> **TASK OBJECTIVE**
Each line that has the string "export" must be copied from the records below.

————————

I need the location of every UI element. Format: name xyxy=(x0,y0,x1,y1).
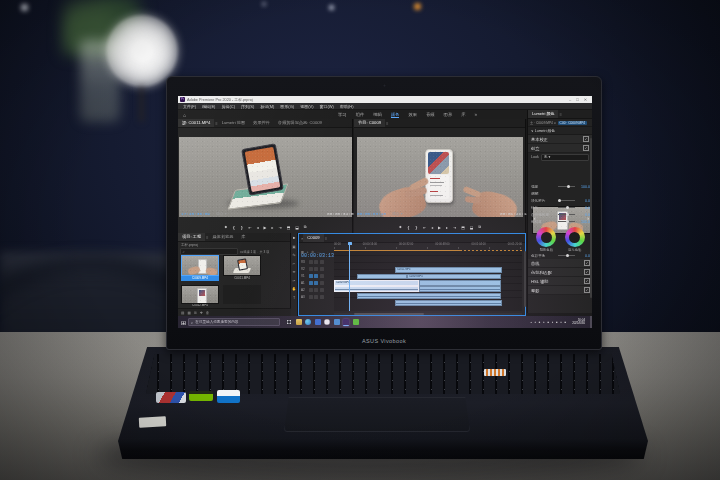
hand-tool-icon[interactable]: ✋ xyxy=(292,287,297,291)
panel-menu-icon[interactable]: ≡ xyxy=(386,121,388,126)
program-video-preview[interactable] xyxy=(357,137,523,217)
timeline-toolbar-icons[interactable]: ▦ ⌖ ⚙ ⋯ xyxy=(301,250,321,254)
close-button[interactable]: ✕ xyxy=(584,97,590,102)
source-video-preview[interactable] xyxy=(179,137,352,217)
step-back-icon[interactable]: ◂ xyxy=(257,225,259,230)
timeline-clip[interactable] xyxy=(357,274,407,280)
go-to-in-icon[interactable]: ⇤ xyxy=(249,225,252,230)
menu-help[interactable]: 帮助(H) xyxy=(340,104,354,109)
go-to-out-icon[interactable]: ⇥ xyxy=(453,225,456,230)
edge-browser-icon[interactable] xyxy=(305,319,311,325)
go-to-in-icon[interactable]: ⇤ xyxy=(423,225,426,230)
menu-edit[interactable]: 编辑(E) xyxy=(202,104,215,109)
highlight-tint-wheel[interactable] xyxy=(565,227,585,247)
mark-in-icon[interactable]: ❴ xyxy=(232,225,235,230)
mark-out-icon[interactable]: ❵ xyxy=(240,225,243,230)
menu-sequence[interactable]: 序列(S) xyxy=(241,104,254,109)
playhead-handle[interactable] xyxy=(348,242,352,245)
step-back-icon[interactable]: ◂ xyxy=(431,225,433,230)
lumetri-section-curves[interactable]: 曲线 ✓ xyxy=(528,259,592,268)
tab-source-monitor[interactable]: 源: C0011.MP4 xyxy=(178,119,214,127)
lumetri-scrollbar[interactable] xyxy=(590,138,592,298)
task-view-icon[interactable] xyxy=(286,319,292,325)
tab-media-browser[interactable]: 媒体浏览器 xyxy=(208,233,237,241)
timeline-clip[interactable]: C0009.MP4 xyxy=(407,274,501,280)
workspace-overflow-icon[interactable]: » xyxy=(474,112,477,117)
premiere-titlebar[interactable]: Pr Adobe Premiere Pro 2020 - 工程.prproj –… xyxy=(178,96,592,103)
project-clip-item[interactable]: C0011.MP4 xyxy=(223,255,261,282)
menu-markers[interactable]: 标记(M) xyxy=(260,104,274,109)
tab-lumetri-scopes[interactable]: Lumetri 范围 xyxy=(218,119,250,127)
playhead[interactable] xyxy=(349,242,350,311)
touchpad[interactable] xyxy=(284,397,470,432)
selection-tool-icon[interactable]: ➤ xyxy=(292,236,295,240)
timeline-clip-selected[interactable]: C0009.MP4 xyxy=(334,280,419,286)
lumetri-section-wheels-match[interactable]: 色轮和匹配 ✓ xyxy=(528,268,592,277)
lumetri-master-clip[interactable]: 主 · C0009.MP4 ∨ xyxy=(530,121,556,125)
timeline-ruler[interactable]: 00:00 00:00:16:00 00:00:32:00 00:00:48:0… xyxy=(334,243,522,246)
checkbox-icon[interactable]: ✓ xyxy=(583,145,589,151)
taskbar-search-input[interactable]: ⌕ 在这里输入你要搜索的内容 xyxy=(188,318,280,326)
timeline-hscrollbar[interactable] xyxy=(334,313,522,315)
timeline-clip[interactable]: C0011.MP4 xyxy=(395,267,502,273)
file-explorer-icon[interactable] xyxy=(296,319,302,325)
workspace-editing[interactable]: 编辑 xyxy=(373,112,382,118)
export-frame-icon[interactable]: ⧉ xyxy=(304,225,307,229)
keyboard[interactable] xyxy=(146,354,620,394)
mark-in-icon[interactable]: ❴ xyxy=(407,225,410,230)
menu-clip[interactable]: 剪辑(C) xyxy=(221,104,235,109)
tab-program-monitor[interactable]: 节目: C0009 xyxy=(354,119,385,127)
store-app-icon[interactable] xyxy=(334,319,340,325)
project-footer-icons[interactable]: ▤ ▦ ⊞ ✚ 🗑 xyxy=(181,311,210,315)
type-tool-icon[interactable]: T xyxy=(293,296,295,300)
checkbox-icon[interactable]: ✓ xyxy=(583,136,589,142)
export-frame-icon[interactable]: ⧉ xyxy=(478,225,481,229)
timeline-vscrollbar[interactable] xyxy=(524,251,526,307)
lumetri-selected-clip[interactable]: C00 · C0009.MP4 xyxy=(558,121,587,125)
workspace-graphics[interactable]: 图形 xyxy=(444,112,453,118)
pen-tool-icon[interactable]: ✑ xyxy=(292,279,295,283)
tab-project[interactable]: 项目: 工程 xyxy=(178,233,205,241)
workspace-effects[interactable]: 效果 xyxy=(408,112,417,118)
lift-icon[interactable]: ⬒ xyxy=(461,225,465,230)
add-marker-icon[interactable]: ⬥ xyxy=(224,225,227,229)
start-button-icon[interactable]: ⊞ xyxy=(181,319,186,326)
tab-sequence[interactable]: C0009 xyxy=(303,234,323,242)
track-header-v2[interactable]: V2 xyxy=(299,265,334,272)
saturation-slider[interactable]: 饱和度 100.0 xyxy=(528,218,592,225)
source-fit-dropdown[interactable]: 适合 ▾ xyxy=(216,211,227,216)
play-icon[interactable]: ▶ xyxy=(264,225,267,230)
taskbar-clock[interactable]: 16:04 2021/6/30 xyxy=(572,319,585,326)
mark-out-icon[interactable]: ❵ xyxy=(415,225,418,230)
wechat-app-icon[interactable] xyxy=(353,319,359,325)
mail-app-icon[interactable] xyxy=(315,319,321,325)
workspace-assembly[interactable]: 组件 xyxy=(356,112,365,118)
track-header-v3[interactable]: V3 xyxy=(299,258,334,265)
project-clip-item[interactable]: C0009.MP4 xyxy=(181,255,219,282)
program-fit-dropdown[interactable]: 适合 ▾ xyxy=(392,211,403,216)
track-header-v1[interactable]: V1 xyxy=(299,272,334,279)
tab-effect-controls[interactable]: 效果控件 xyxy=(249,119,274,127)
enter-key-accent[interactable] xyxy=(484,369,506,376)
timeline-audio-clip[interactable] xyxy=(357,293,501,299)
overwrite-icon[interactable]: ⬓ xyxy=(295,225,299,230)
menu-file[interactable]: 文件(F) xyxy=(183,104,196,109)
look-dropdown[interactable]: 无 ▾ xyxy=(541,154,589,161)
minimize-button[interactable]: – xyxy=(569,97,574,102)
project-clip-item[interactable]: C0012.MP4 xyxy=(181,285,219,307)
lumetri-section-basic[interactable]: 基本校正 ✓ xyxy=(528,135,592,144)
workspace-audio[interactable]: 音频 xyxy=(426,112,435,118)
tab-libraries[interactable]: 库 xyxy=(237,233,249,241)
panel-menu-icon[interactable]: ≡ xyxy=(559,112,561,117)
go-to-out-icon[interactable]: ⇥ xyxy=(278,225,281,230)
tint-balance-slider[interactable]: 色彩平衡 0.0 xyxy=(528,252,592,259)
menu-graphics[interactable]: 图形(G) xyxy=(280,104,294,109)
add-marker-icon[interactable]: ⬥ xyxy=(399,225,402,229)
timeline-audio-clip-selected[interactable] xyxy=(334,286,419,292)
lumetri-effect-name[interactable]: ∨ Lumetri 颜色 xyxy=(531,129,555,133)
lumetri-section-creative[interactable]: 创意 ✓ xyxy=(528,144,592,153)
step-forward-icon[interactable]: ▸ xyxy=(272,225,274,230)
track-header-a1[interactable]: A1 xyxy=(299,279,334,286)
maximize-button[interactable]: □ xyxy=(576,97,581,102)
lumetri-section-hsl[interactable]: HSL 辅助 ✓ xyxy=(528,277,592,286)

————————

> **EXPECTED OUTPUT**
export-frame-icon[interactable]: ⧉ xyxy=(304,225,307,229)
export-frame-icon[interactable]: ⧉ xyxy=(478,225,481,229)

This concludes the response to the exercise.